Los facultativos también adoptaron una serie de precauciones para evitar contagiarse ellos mismos: visitaban a los enfermos entre las seis y las siete de la mañana, después de que se hubieran fumigado con pólvora en dos o tres ocasiones los cuartos que ocupaban los enfermos y las demás dependencias del baluarte de San Julián; una vez finalizada la fumigación, se impregnaban caras y manos con vinagre bezoárdico e introducían un pedazo de alcanfor en sus bocas antes de visitar a los afectados, deteniéndose tan solo el tiempo imprescindible para informarse sobre su estado; después de salir, se lavaban con vinagre bezoárdico y se cambiaban de ropa. Para intentar curar a sus pacientes, les administraron alcanfor y su aceite, sal volátil de víboras, cuerno de ciervo o su sal volátil, flor de azufre, antimonio diaphoretico, bezoardico mineral, piedra bezoar, vinagres bezoardicos, escordio, cardo santo, triaca magna, agrios y diascordio de Gerónimo Fracastoreo.
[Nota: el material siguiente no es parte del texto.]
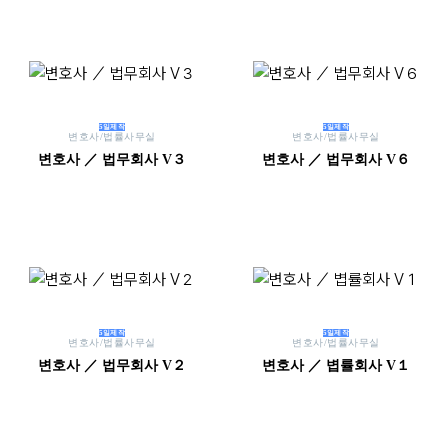
5일제작
5일제작
변호사/법률사무실
변호사/법률사무실
변호사 ／ 법무회사 V３
변호사 ／ 법무회사 V６
5일제작
5일제작
변호사/법률사무실
변호사/법률사무실
변호사 ／ 법무회사 V２
변호사 ／ 볍률회사 V１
Además, procuraron que sudaran cuanto fuera posible porque se creía que con ello expulsarían el veneno de la peste, para lo cual les suministraban alexifármacos acompañados de agrios cada ocho horas y no les permitían dormir mientras estuvieran sudando. Por último, quienes fallecieron en aquella epidemia fueron enterrados en el baluarte de San Julián en lugar de en el cementerio de la Concepción. Y los que sobrevivieron, tendrían que hacer frente de nuevo a la peste bubónica en octubre del año siguiente.